Company Ticker Recommendation Price Target Price Market Cap (US\$ m) P/E (CY25F) P/E (CY26F) P/E (CY27F) EPS CAGR ROE (CY26F) Div Yield (CY26F)
Perusahaan Gas Negara PGAS IJ Hold 1,685 1,575 2,508 8.1 8.0 7.9 4.2% 10.6% 8.5%
NTPC Ltd NTPC IN NR 334.8 NA 37,049 13.9 12.7 11.9 6.1% 12.9% 3.0%
Power Grid Corp of India Ltd PWGR IN NR 284.9 NA 30,239 17.1 15.5 14.6 5.3% 17.0% 3.4%
Tata Power Co Ltd TPWR IN NR 378.8 NA 13,815 31.4 30.3 20.0 15.7% 12.6% 0.7%
GAIL India Ltd GAIL IN NR 171.2 NA 12,844 9.0 8.9 8.8 2.8% 13.1% 4.0%
Petronet LNG Ltd PLNG IN NR 273.3 NA 4,678 10.3 8.6 9.9 7.9% 19.6% 4.1%
Adani Green Energy Ltd ADANIGR IN NR 914.1 NA 16,526 81.8 27.4 33.2 50.9% 15.9% n/a
Acme Solar Holdings Ltd ACMESOLA IN NR 270.9 NA 1,871 65.2 29.5 13.0 82.8% 10.6% n/a
Sembcorp Industries SCI SP Add 6.72 8.02 9,314 12.4 10.8 10.2 4.4% 17.1% 3.6%

Financial Summary

Year End Revenue (S\$m) Operating EBITDA (S\$m) Net Profit (S\$m) Core EPS (S\$) Core EPS Growth FD Core P/E (x) DPS (S\$) Dividend Yield EV/EBITDA (x) P/BV (x) ROE (%)
Dec-23A 7,042 1,772 1,020 0.60 43.9% 11.26 0.13 1.93% 9.23 2.61 24.8%
Dec-24A 6,417 1,729 1,020 0.57 (5.1%) 11.87 0.23 3.42% 10.03 2.23 20.3%
Dec-25F 6,030 1,586 1,012 0.54 (4.2%) 12.39 0.23 3.38% 10.44 2.01 17.1%
Dec-26F 6,204 1,620 1,087 0.63 15.5% 10.73 0.24 3.63% 9.66 1.80 17.7%
Dec-27F 6,424 1,683 1,148 0.66 5.5% 10.17 0.26 3.83% 9.91 1.63 16.8%

Balance Sheet and Key Ratios

  • Net Debt: S\$7.38 billion (1H25)
  • Net Gearing: 133% (Dec-23A) rising to 138% (Dec-24A), then declining to 119% (Dec-25F)
  • ROE: 24.8% (Dec-23A) down to 17.1% (Dec-25F)
  • Operating EBITDA Margin: Stable at 25–27%
  • Effective Tax Rate: Approximately 15–16%
  • Net Dividend Payout Ratio: 40%

Conclusion: Sembcorp’s Investment Case

SCI remains an attractive defensive play in the Singapore energy sector, backed by resilient earnings from its diversified portfolio, strong ESG credentials, and clear M&A strategy. With robust dividend yields and upside potential from synergy, capital recycling, and renewables growth, SCI is recommended as an Add, with a 19.3% upside to the revised target price of S$8.02. Investors should monitor regulatory risks and operational execution, but the long-term trajectory positions SCI as a leader in Asia’s energy transition.
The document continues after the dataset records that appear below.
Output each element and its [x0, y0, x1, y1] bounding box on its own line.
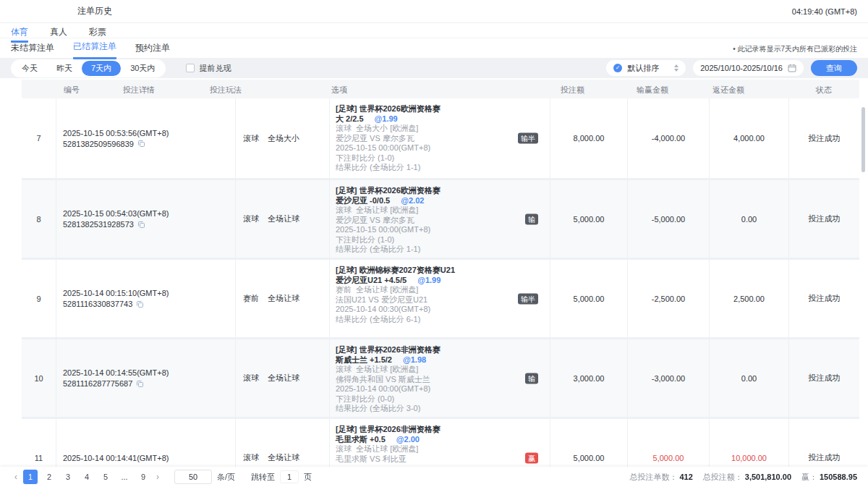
total-stake: 总投注额：3,501,810.00	[703, 472, 791, 483]
sort-select[interactable]: ✓ 默认排序	[606, 60, 686, 76]
copy-icon[interactable]	[136, 300, 144, 308]
bottom-bar: ‹ 12345...9 › 条/页 跳转至 页 总投注单数：412 总投注额：3…	[0, 467, 868, 487]
league-name: [足球] 欧洲锦标赛2027资格赛U21	[336, 266, 550, 276]
subtab-reserved[interactable]: 预约注单	[135, 38, 170, 59]
row-number: 10	[22, 339, 56, 417]
bet-id: 5281382509596839	[63, 140, 134, 148]
subtab-unsettled[interactable]: 未结算注单	[11, 38, 54, 59]
copy-icon[interactable]	[136, 380, 144, 388]
result-score-line: 结果比分 (全场比分 1-1)	[336, 163, 550, 173]
match-time-line: 2025-10-14 00:00(GMT+8)	[336, 384, 550, 394]
teams-line: 佛得角共和国 VS 斯威士兰	[336, 375, 550, 385]
bet-status: 投注成功	[788, 339, 859, 417]
league-name: [足球] 世界杯2026非洲资格赛	[336, 425, 550, 435]
play-type-cell: 赛前 全场让球	[235, 260, 329, 337]
col-header-play: 投注玩法	[210, 85, 242, 96]
page-title: 注单历史	[77, 5, 112, 17]
total-count-value: 412	[679, 473, 692, 481]
bet-status: 投注成功	[788, 260, 859, 337]
market-line: 滚球 全场让球 [欧洲盘]	[336, 444, 550, 454]
page-button[interactable]: 4	[80, 470, 94, 484]
result-score-line: 结果比分 (全场比分 3-0)	[336, 404, 550, 414]
pick-selection: 大 2/2.5	[336, 114, 364, 123]
page-unit-label: 页	[304, 472, 312, 483]
date-range-value: 2025/10/10-2025/10/16	[700, 64, 783, 72]
odds-value: @2.02	[401, 196, 424, 205]
col-header-winloss: 输赢金额	[637, 85, 668, 96]
odds-value: @2.00	[396, 435, 420, 444]
range-yesterday[interactable]: 昨天	[47, 61, 82, 76]
score-at-bet-line: 下注时比分 (1-0)	[336, 235, 550, 245]
stake-amount: 5,000.00	[550, 180, 627, 258]
page-button[interactable]: 5	[98, 470, 113, 484]
copy-icon[interactable]	[137, 140, 145, 148]
page-button[interactable]: 3	[61, 470, 75, 484]
odds-value: @1.99	[417, 276, 441, 284]
copy-icon[interactable]	[137, 221, 145, 229]
play-market: 全场让球	[268, 373, 299, 384]
market-line: 滚球 全场大小 [欧洲盘]	[336, 124, 550, 134]
winloss-amount: -5,000.00	[627, 180, 709, 258]
date-range-picker[interactable]: 2025/10/10-2025/10/16	[693, 60, 804, 76]
bet-detail-cell: 2025-10-14 00:14:55(GMT+8) 5281116287775…	[56, 339, 235, 417]
league-name: [足球] 世界杯2026欧洲资格赛	[336, 104, 550, 114]
bet-id-line: 5281382509596839	[63, 140, 235, 148]
next-page-button[interactable]: ›	[153, 472, 163, 482]
subtab-settled[interactable]: 已结算注单	[73, 37, 116, 59]
option-cell: [足球] 世界杯2026欧洲资格赛 大 2/2.5 @1.99 滚球 全场大小 …	[329, 98, 550, 178]
winloss-amount: -2,500.00	[627, 260, 709, 337]
bet-detail-cell: 2025-10-15 00:54:03(GMT+8) 5281382531928…	[56, 180, 235, 258]
bet-time: 2025-10-14 00:15:10(GMT+8)	[63, 289, 235, 297]
bet-time: 2025-10-14 00:14:41(GMT+8)	[63, 454, 235, 462]
option-cell: [足球] 欧洲锦标赛2027资格赛U21 爱沙尼亚U21 +4.5/5 @1.9…	[329, 260, 550, 337]
server-clock: 04:19:40 (GMT+8)	[792, 7, 857, 16]
checkbox-icon[interactable]	[186, 64, 195, 72]
total-stake-value: 3,501,810.00	[745, 473, 791, 481]
league-name: [足球] 世界杯2026非洲资格赛	[336, 345, 550, 355]
bet-id-line: 5281116330837743	[63, 300, 235, 308]
pick-line: 爱沙尼亚U21 +4.5/5 @1.99	[336, 276, 550, 286]
return-amount: 2,500.00	[709, 260, 788, 337]
bet-time: 2025-10-15 00:54:03(GMT+8)	[63, 209, 235, 218]
query-button[interactable]: 查询	[811, 60, 857, 76]
pagination: ‹ 12345...9 ›	[11, 470, 163, 484]
range-30days[interactable]: 30天内	[121, 61, 164, 76]
page-button[interactable]: 1	[23, 470, 38, 484]
play-phase: 滚球	[243, 373, 259, 384]
prev-page-button[interactable]: ‹	[11, 472, 21, 482]
table-row: 7 2025-10-15 00:53:56(GMT+8) 52813825095…	[22, 98, 859, 178]
play-phase: 滚球	[243, 452, 259, 463]
range-7days[interactable]: 7天内	[82, 61, 121, 76]
play-phase: 滚球	[243, 133, 259, 144]
stake-amount: 8,000.00	[550, 98, 627, 178]
early-cashout-label: 提前兑现	[199, 63, 231, 74]
total-win: 赢：150588.95	[801, 472, 857, 483]
bet-status: 投注成功	[788, 180, 859, 258]
play-type-cell: 滚球 全场让球	[235, 180, 329, 258]
table-row: 10 2025-10-14 00:14:55(GMT+8) 5281116287…	[22, 337, 859, 417]
jump-page-input[interactable]	[280, 470, 299, 483]
table-row: 8 2025-10-15 00:54:03(GMT+8) 52813825319…	[22, 178, 859, 258]
winloss-amount: -4,000.00	[627, 98, 709, 178]
page-ellipsis[interactable]: ...	[117, 470, 132, 484]
winloss-amount: -3,000.00	[627, 339, 709, 417]
teams-line: 毛里求斯 VS 利比亚	[336, 454, 550, 465]
filter-right-group: ✓ 默认排序 2025/10/10-2025/10/16 查询	[606, 60, 857, 76]
total-count: 总投注单数：412	[629, 472, 692, 483]
page-button[interactable]: 2	[42, 470, 56, 484]
summary-totals: 总投注单数：412 总投注额：3,501,810.00 赢：150588.95	[629, 472, 857, 483]
total-count-label: 总投注单数：	[629, 473, 677, 481]
odds-value: @1.98	[403, 355, 426, 364]
check-circle-icon: ✓	[613, 64, 622, 72]
vertical-scrollbar[interactable]	[861, 107, 865, 172]
range-today[interactable]: 今天	[12, 61, 47, 76]
play-type-cell: 滚球 全场让球	[235, 339, 329, 417]
option-cell: [足球] 世界杯2026欧洲资格赛 爱沙尼亚 -0/0.5 @2.02 滚球 全…	[329, 180, 550, 258]
early-cashout-toggle[interactable]: 提前兑现	[186, 63, 231, 74]
return-amount: 0.00	[709, 180, 788, 258]
play-market: 全场让球	[268, 213, 299, 224]
play-type-cell: 滚球 全场大小	[235, 98, 329, 178]
page-size-input[interactable]	[174, 470, 212, 484]
bet-detail-cell: 2025-10-15 00:53:56(GMT+8) 5281382509596…	[56, 98, 235, 178]
page-button[interactable]: 9	[136, 470, 150, 484]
Stock Ratings and Distribution

Recommendation Framework:

  • Add: Total return expected to exceed 10% in the next 12 months.
  • Hold: Total return between 0% and +10%.
  • Reduce: Total return below 0%.

Sector and Country Ratings:

  • Overweight: Above-market weight recommended.
  • Neutral: Neutral weight recommended.
  • Underweight: Below-market weight recommended.

SCI Analyst Coverage:

  • LIM Siew Khee, Meghana KANDE

Price and Performance Snapshot

  • Current Price: S\$6.72
  • Target Price: S\$8.02
  • Market Cap: US\$9,314m
  • Free Float: 50%
  • Major Shareholder: Temasek Holdings (49.5%)
  • Price Performance: 1M: -10.1%, 3M: 3.2%, 12M: 41.5%

Sembcorp Industries continues to solidify its status as Singapore’s leading energy conglomerate, delivering value through disciplined capital management, strategic expansion in renewables, and steadfast commitment to sustainability.